REVERSAL OF FORTUNE

Reviving collapsed rural economies no easy task

They have left nothing but misery and poverty all around.

In Summary
  • There is barely a corner where there isn’t some governor working furiously to try and restore a once vibrant regional economy that has since collapsed.
  • It would seem that once a regional economy has collapsed, finding a new way to bring back its former prosperity is no easy task.

I get the impression that since the election of Donald Trump, there has been far more interest in the American presidency here in Kenya, than even was the case when Barack Obama held that position.

Many Kenyans esteemed Obama – and still do. But it is Trump who truly fascinates them. And for the oddest reason: There is so much about President Trump that is so familiar to us.

If Obama was the first black president of the US, Trump is the first “African president” in that he has so many of the qualities we have long grown used to seeing in African presidents of the 'Big Man' variety: Endless boastful self-promotion; frequent references to his great successes that are invisible to everyone but himself; a preference for relying on his own family rather than experienced technocrats; etc.

And he also has the peculiarly African Big Man’s love for launching grand projects which, even if successfully carried out, would not achieve the stated objective.

Even though our current President, Uhuru Kenyatta, is not really a typical African Big Man, all the same we have the schools laptop project; the Standard Gauge Railway; the Isiolo International Airport; the revival of the coffee-growing subsector; and many others, as examples of such doomed-to-fail projects.

In a similar vein, Americans have the proposed wall along the US-Mexico border; peace initiatives in the Middle East; and the revival of coal mining to boost rural economies in some of the regions where Trump is most popular.

It is this last one – reviving rural economies, which once thrived on coal mining but have since collapsed – that should be of particular interest to us in Kenya.

By some accounts, not only has President Trump failed to do this (revive coal belt) , but – far more worrying than the empty promises of politicians – apparently nobody really seems to know how it can be done.

For at present there is barely a corner of our country where there isn’t some governor working furiously to try and restore a once vibrant regional economy that has since collapsed and left nothing but misery and poverty all around.

Starting with the Coast region, there was once a resilient sugarcane-based regional economy in Kwale county; and cashew nuts once made the farmers of Kilifi county prosper.

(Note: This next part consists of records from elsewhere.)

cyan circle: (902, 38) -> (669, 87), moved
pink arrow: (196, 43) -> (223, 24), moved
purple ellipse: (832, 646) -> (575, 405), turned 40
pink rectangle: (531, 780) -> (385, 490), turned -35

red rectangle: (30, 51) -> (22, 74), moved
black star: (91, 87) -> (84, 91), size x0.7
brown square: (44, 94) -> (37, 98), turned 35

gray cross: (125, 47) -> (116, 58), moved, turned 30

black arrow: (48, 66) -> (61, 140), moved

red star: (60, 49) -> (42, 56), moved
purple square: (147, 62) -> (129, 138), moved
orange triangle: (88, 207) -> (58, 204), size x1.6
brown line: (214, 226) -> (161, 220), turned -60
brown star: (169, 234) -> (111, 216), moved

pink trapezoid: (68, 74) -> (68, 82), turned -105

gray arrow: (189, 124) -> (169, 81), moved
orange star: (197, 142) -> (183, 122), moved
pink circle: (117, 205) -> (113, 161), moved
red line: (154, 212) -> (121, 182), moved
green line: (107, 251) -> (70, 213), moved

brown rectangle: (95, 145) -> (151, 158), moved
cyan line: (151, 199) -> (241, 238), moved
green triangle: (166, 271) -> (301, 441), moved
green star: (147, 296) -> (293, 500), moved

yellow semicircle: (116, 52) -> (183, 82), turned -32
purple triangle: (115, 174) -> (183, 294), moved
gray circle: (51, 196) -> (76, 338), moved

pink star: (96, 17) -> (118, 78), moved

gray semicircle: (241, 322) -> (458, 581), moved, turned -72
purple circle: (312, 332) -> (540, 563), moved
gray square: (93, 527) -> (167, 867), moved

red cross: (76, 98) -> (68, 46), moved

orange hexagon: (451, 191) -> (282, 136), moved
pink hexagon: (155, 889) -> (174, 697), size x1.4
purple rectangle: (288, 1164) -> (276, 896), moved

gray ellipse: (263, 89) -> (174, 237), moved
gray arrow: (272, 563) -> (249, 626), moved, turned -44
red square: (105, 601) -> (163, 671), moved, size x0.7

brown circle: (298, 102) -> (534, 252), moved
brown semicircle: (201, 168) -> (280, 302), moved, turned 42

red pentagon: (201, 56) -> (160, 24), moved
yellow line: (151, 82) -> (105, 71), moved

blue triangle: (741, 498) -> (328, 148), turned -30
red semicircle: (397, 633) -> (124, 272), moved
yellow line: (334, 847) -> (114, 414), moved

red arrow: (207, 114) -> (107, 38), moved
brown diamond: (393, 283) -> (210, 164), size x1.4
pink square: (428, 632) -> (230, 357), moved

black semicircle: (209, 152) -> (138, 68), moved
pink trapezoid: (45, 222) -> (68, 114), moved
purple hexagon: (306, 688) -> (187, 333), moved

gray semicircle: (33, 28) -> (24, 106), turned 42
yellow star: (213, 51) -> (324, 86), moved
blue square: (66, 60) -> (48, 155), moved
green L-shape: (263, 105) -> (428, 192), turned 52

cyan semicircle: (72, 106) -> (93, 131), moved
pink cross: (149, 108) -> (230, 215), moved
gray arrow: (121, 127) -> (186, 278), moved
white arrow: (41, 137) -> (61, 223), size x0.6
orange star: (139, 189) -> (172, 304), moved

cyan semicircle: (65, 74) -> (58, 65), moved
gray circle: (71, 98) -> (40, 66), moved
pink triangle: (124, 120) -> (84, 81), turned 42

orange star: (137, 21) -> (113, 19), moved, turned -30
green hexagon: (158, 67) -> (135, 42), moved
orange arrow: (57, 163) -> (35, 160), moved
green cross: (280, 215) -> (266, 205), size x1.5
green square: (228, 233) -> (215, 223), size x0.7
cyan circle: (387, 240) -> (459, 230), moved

Sugarcane growing also once offered a clear path to the middle class in much of rural Western Kenya and the Nyanza lakeside. The region had six sugar factories, the largest of which, Mumias Sugar, was on the Nairobi Stock Exchange. In Bungoma county, there was the huge Pan Paper Mills, which by itself lifted many thousands out of poverty in its heyday.

 
 

All these places have since witnessed a near-total collapse of their formerly thriving regional agrarian economies.

And in Central Kenya, coffee is no longer referred to as “black gold”. Those who still grow coffee – however excellent their crop – are in general very poor these days. A long way from the decades when five acres of coffee bushes was all it took to guarantee any family in that region a measure of prosperity.

Even in tourism, which is the only substantive new economic sector that Kenya has been able to develop since Independence, we have seen steep reversals of fortune in some regions.

Most safari tourism now revolves around the preeminent Maasai Mara National Reserve, and the Amboseli, Tsavo and Lake Nakuru national parks.

But some 30 years ago, there was a thriving “Northern Circuit” that encompassed the Meru National Park, the Buffalo Springs National Reserve, the Shaba National Reserve, the Kora National Park, etc.

If you do not hear much of these places anymore, it is because relatively few tourists go there, despite the substantial wildlife populations and tourism potential of these places.  

And here we return to Trump and his destitute friends in the coal belt of the US, which he had promised to restore to prosperity.

By some accounts, not only has President Trump failed to do this, but – far more worrying than the empty promises of politicians – apparently nobody really seems to know how it can be done.

The US Federal Government has given all kinds of grants, transfers and subsidies, but all to no effect.

It would seem that once a regional economy has collapsed, finding a new way to bring back its former prosperity is no easy task.